In the first place there must be explicit consent i.e. the employee has to be asked on each occasion whether or not they consent to the collection and processing of the data in question. Any form of blanket consent given at the outset of employment in the contract of employment or other documentation cannot be relied on.

In addition the consent must be freely given i.e. the employee must have been told what personal data involved and have been properly informed about the use that will be made of them. No penalty should be imposed for a refusal to give consent.

This can give rise to a problem with regard to sickness and injury and absence records. There is a distinction between “sickness and injury” records which contain medical details specific to individual employees and “absence” records which are no more than a record of the fact that an employee has been present or absent on any particular day. Sickness and injury records constitute sensitive personal data whereas absence records are just ordinary personal data.

An employee’s explicit consent will therefore be required in order to process sickness or injury records and as will be clear from the above, an employee might not be able to genuinely give free consent to the processing of these types of records because many employers impose potential disciplinary penalties for failure to provide medical certificates.

However, employers can disclose sensitive personal data if other data processing conditions are satisfied, particularly where an employer has to do this to comply with its legal obligations to ensure the health and safety and welfare at work of its workforce, selecting safe and competent workers, ensuring a safe working environment and eliminating discrimination on the basis of race, sex, disability, religion or sexual orientation. It is also entitled to do this when it is considering reasonable adjustments to the workplace to accommodate workers with disabilities and in connection with the supplying of information on accident in the workplace.

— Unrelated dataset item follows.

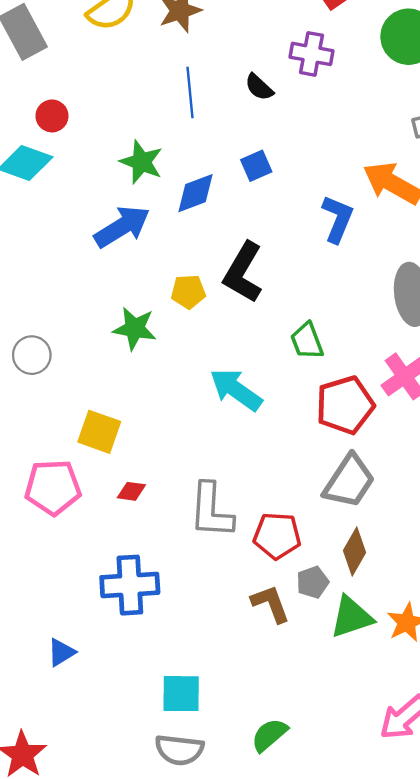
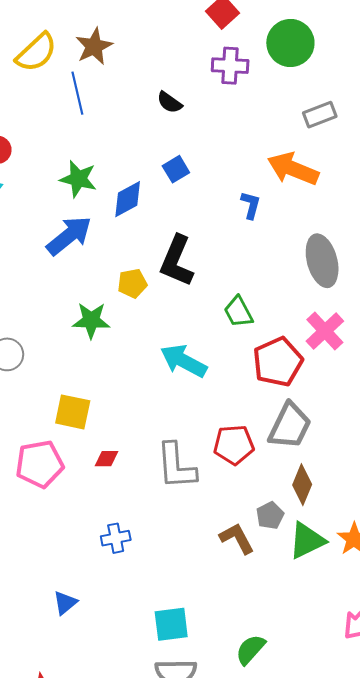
purple cross: (311, 54) -> (230, 66), moved
blue line: (190, 92) -> (77, 93), moved
blue L-shape: (338, 219) -> (251, 205), size x0.7
red pentagon: (277, 536) -> (234, 445), moved
blue cross: (130, 585) -> (116, 538), size x0.6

It can also rely on this to prevent workers working when unfit through drink or drugs and in connection with its obligation not to dismiss workers when it is unfair to do so.

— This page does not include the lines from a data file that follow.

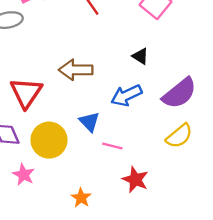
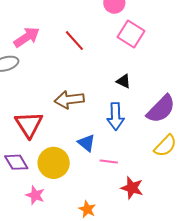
blue arrow: (126, 95) -> (116, 116), turned -60

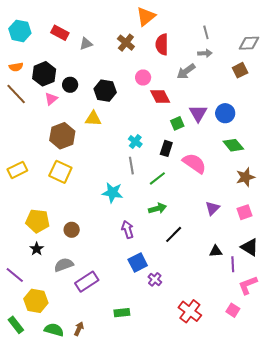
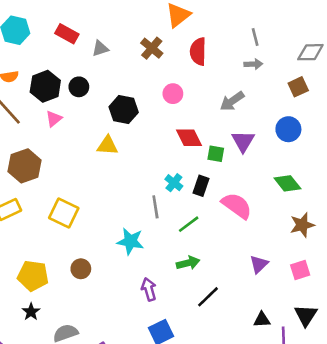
gray arrow: (186, 71) -> (232, 101), moved
black circle: (70, 85) -> (79, 87), moved
red diamond: (160, 96) -> (189, 138), moved
blue circle: (225, 113) -> (288, 129), moved
green square: (177, 123) -> (216, 154), turned 32
brown hexagon: (62, 136) -> (25, 166), moved
cyan cross: (135, 142) -> (174, 183), moved
brown circle: (72, 230) -> (81, 269), moved
black triangle: (250, 247) -> (306, 315), turned 30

In practical terms employers also have to comply with the provisions of the Access to Medical Reports Act 1988 in that they have to notify the worker and obtain his or her consent to any request for a medical report.

The code also makes it clear that drug and alcohol testing is unlikely to be justified unless it was for health and safety reasons and random testing in particular is unlikely to be justified except where the worker’s job is safety critical. However, in our view testing where the employer has a reasonable suspicion is using drugs or alcohol is more likely to be justified, depending on the circumstances.

The obligations on an employer under the Data Protection Act 1998 are quite onerous and HR Departments need to ensure that they are up to speed with these requirements.